33 Mirad, velad, y orad: porque no sabeis cuando será el tiempo.
34 Como el hombre que partiéndose lejos, dejó su casa, y dió á sus siervos
su hacienda, y á cada uno cargo, y al portero mandó que velase:
35 velad pues, porque no sabeis cuando el señor de la casa vendrá; á la
tarde, ó á la media noche, ó al canto del gallo, ó á la mañana;
36 porque cuando viniere de repente, no os halle durmiendo.

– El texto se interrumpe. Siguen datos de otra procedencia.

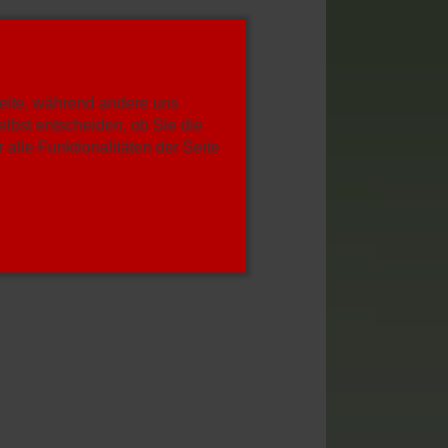
Seite, während andere uns
lbst entscheiden, ob Sie die
alle Funktionalitäten der Seite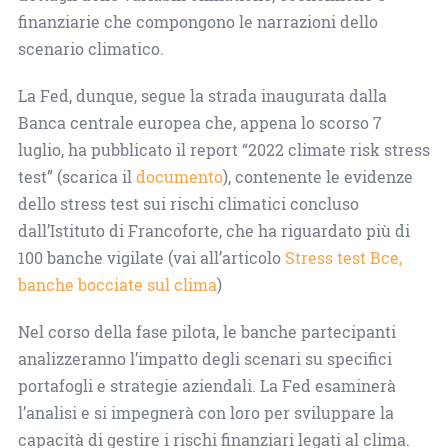
finanziarie che compongono le narrazioni dello
scenario climatico.
La Fed, dunque, segue la strada inaugurata dalla
Banca centrale europea che, appena lo scorso 7
luglio, ha pubblicato il report “2022 climate risk stress
test” (scarica il
documento
), contenente le evidenze
dello stress test sui rischi climatici concluso
dall’Istituto di Francoforte, che ha riguardato più di
100 banche vigilate (vai all’articolo
Stress test Bce,
banche bocciate sul clima
)
Nel corso della fase pilota, le banche partecipanti
analizzeranno l’impatto degli scenari su specifici
portafogli e strategie aziendali. La Fed esaminerà
l’analisi e si impegnerà con loro per sviluppare la
capacità di gestire i rischi finanziari legati al clima.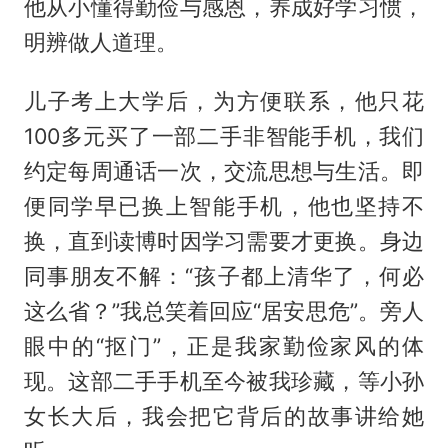
他从小懂得勤俭与感恩，养成好学习惯，
明辨做人道理。
儿子考上大学后，为方便联系，他只花
100多元买了一部二手非智能手机，我们
约定每周通话一次，交流思想与生活。即
便同学早已换上智能手机，他也坚持不
换，直到读博时因学习需要才更换。身边
同事朋友不解：“孩子都上清华了，何必
这么省？”我总笑着回应“居安思危”。旁人
眼中的“抠门”，正是我家勤俭家风的体
现。这部二手手机至今被我珍藏，等小孙
女长大后，我会把它背后的故事讲给她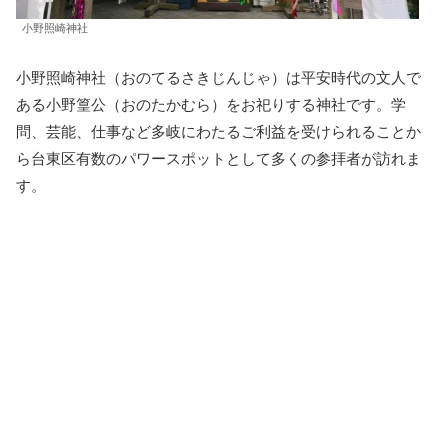
小野照崎神社
小野照崎神社（おのてるさきじんじゃ）は平安時代の文人で
ある小野篁公（おのたかむら）をお祀りする神社です。学
問、芸能、仕事など多岐にわたるご利益を受けられることか
ら台東区有数のパワースポットとして多くの参拝者が訪れま
す。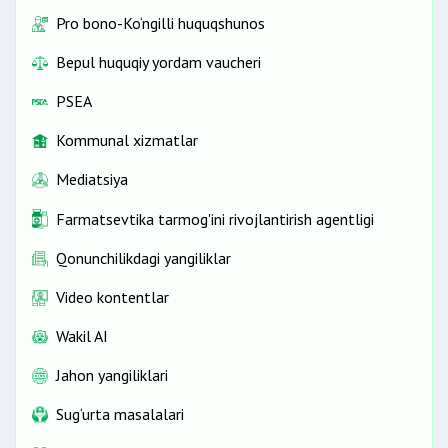
Pro bono-Ko‘ngilli huquqshunos
Bepul huquqiy yordam vaucheri
PSEA
Kommunal xizmatlar
Mediatsiya
Farmatsevtika tarmog'ini rivojlantirish agentligi
Qonunchilikdagi yangiliklar
Video kontentlar
Wakil AI
Jahon yangiliklari
Sug‘urta masalalari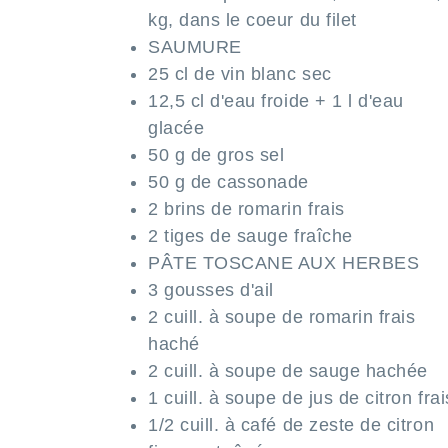
kg, dans le coeur du filet
SAUMURE
25 cl de vin blanc sec
12,5 cl d'eau froide + 1 l d'eau
glacée
50 g de gros sel
50 g de cassonade
2 brins de romarin frais
2 tiges de sauge fraîche
PÂTE TOSCANE AUX HERBES
3 gousses d'ail
2 cuill. à soupe de romarin frais
haché
2 cuill. à soupe de sauge hachée
1 cuill. à soupe de jus de citron frai
1/2 cuill. à café de zeste de citron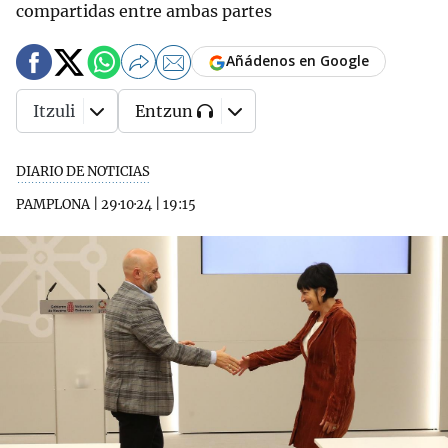
compartidas entre ambas partes
Añádenos en Google
Itzuli
Entzun
DIARIO DE NOTICIAS
PAMPLONA
|
29·10·24
|
19:15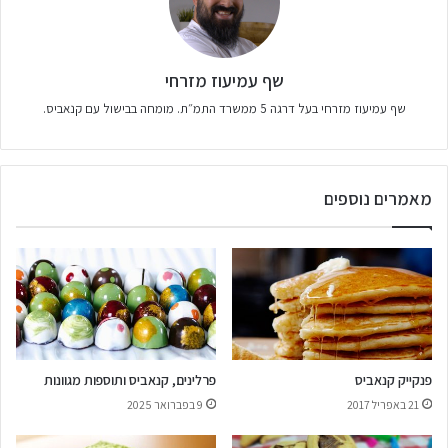
שף עמיעוז מזרחי
שף עמיעוז מזרחי בעל דרגה 5 ממשרד התמ״ת. מומחה בבישול עם קנאביס.
מאמרים נוספים
פנקייק קנאביס
פרלינים, קנאביס ותוספות מגוונות
21 באפריל 2017
9 בפברואר 2025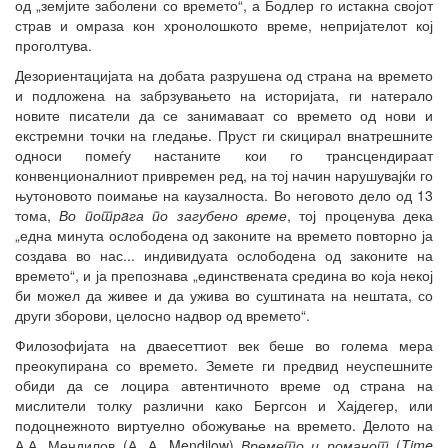
од „земјите заболени со времето“, а Бодлер го истакна својот
страв и омраза кон хронолошкото време, непријателот кој
проголтува.
Дезориентацијата на добата разрушена од страна на времето
и подложена на забрзувањето на историјата, ги натерало
новите писатели да се занимаваат со времето од нови и
екстремни точки на гледање. Пруст ги скицирал внатрешните
односи помеѓу настаните кои го трансцендираат
конвенционалниот привремен ред, на тој начин нарушувајќи го
њутоновото поимање на каузалноста. Во неговото дело од 13
тома,
Во п
отрaга по загубено време
, тој проценува дека
„една минута ослободена од законите на времето повторно ја
создава во нас... индивидуата ослободена од законите на
времето“, и ја препознава „единствената средина во која некој
би можел да живее и да ужива во суштината на нештата, со
други зборови, целосно надвор од времето“.
Филозофијата на дваесеттиот век беше во голема мера
преокупирана со времето. Земете ги предвид неуспешните
обиди да се лоцира автентичното време од страна на
мислители толку различни како Бергсон и Хајдегер, или
подоцнежното виртуелно обожување на времето. Делото на
А.А. Мендилов (А. А. Mendilow)
Времето и романот
(
Time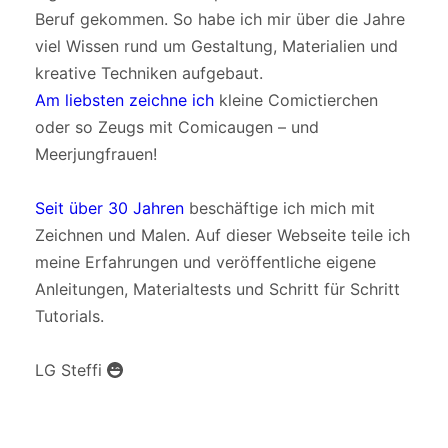
Beruf gekommen. So habe ich mir über die Jahre
viel Wissen rund um Gestaltung, Materialien und
kreative Techniken aufgebaut.
Am liebsten zeichne ich
kleine Comictierchen
oder so Zeugs mit Comicaugen – und
Meerjungfrauen!
Seit über 30 Jahren
beschäftige ich mich mit
Zeichnen und Malen. Auf dieser Webseite teile ich
meine Erfahrungen und veröffentliche eigene
Anleitungen, Materialtests und Schritt für Schritt
Tutorials.
LG Steffi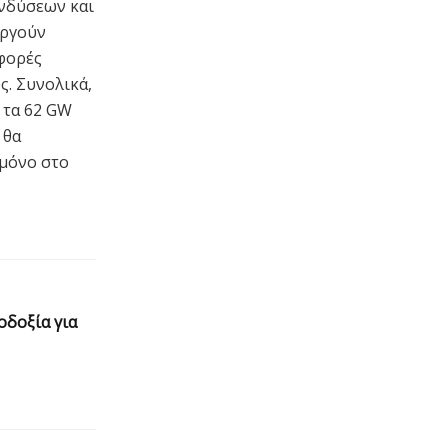
ενδύσεων και
υργούν
φορές
. Συνολικά,
 τα 62 GW
 θα
 μόνο στο
οδοξία για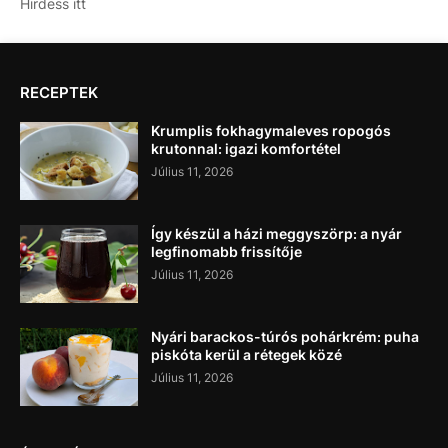
Hirdess itt
RECEPTEK
Krumplis fokhagymaleves ropogós
krutonnal: igazi komfortétel
Július 11, 2026
Így készül a házi meggyszörp: a nyár
legfinomabb frissítője
Július 11, 2026
Nyári barackos-túrós pohárkrém: puha
piskóta kerül a rétegek közé
Július 11, 2026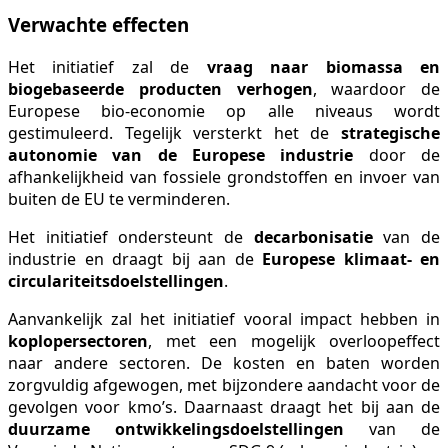
Verwachte effecten
Het initiatief zal de
vraag naar biomassa en
biogebaseerde producten verhogen
, waardoor de
Europese bio-economie op alle niveaus wordt
gestimuleerd. Tegelijk versterkt het de
strategische
autonomie van de Europese industrie
door de
afhankelijkheid van fossiele grondstoffen en invoer van
buiten de EU te verminderen.
Het initiatief ondersteunt de
decarbonisatie
van de
industrie en draagt bij aan de
Europese klimaat- en
circulariteitsdoelstellingen
.
Aanvankelijk zal het initiatief vooral impact hebben in
koplopersectoren
, met een mogelijk overloopeffect
naar andere sectoren. De kosten en baten worden
zorgvuldig afgewogen, met bijzondere aandacht voor de
gevolgen voor kmo’s. Daarnaast draagt het bij aan de
duurzame ontwikkelingsdoelstellingen
van de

37 Y las cosas que á vosotros digo, á todos [las] digo: Velad.
CAPITULO 14
1 Y ERA la pascua, y [los dias] de los panes sin levadura dos dias despues, y procuraban los príncipes de los sacerdotes y los escribas como le prenderian por engaño, y le matarian.
2 Y decian: No en el dia de la fiesta, porque no se haga alboroto del pueblo.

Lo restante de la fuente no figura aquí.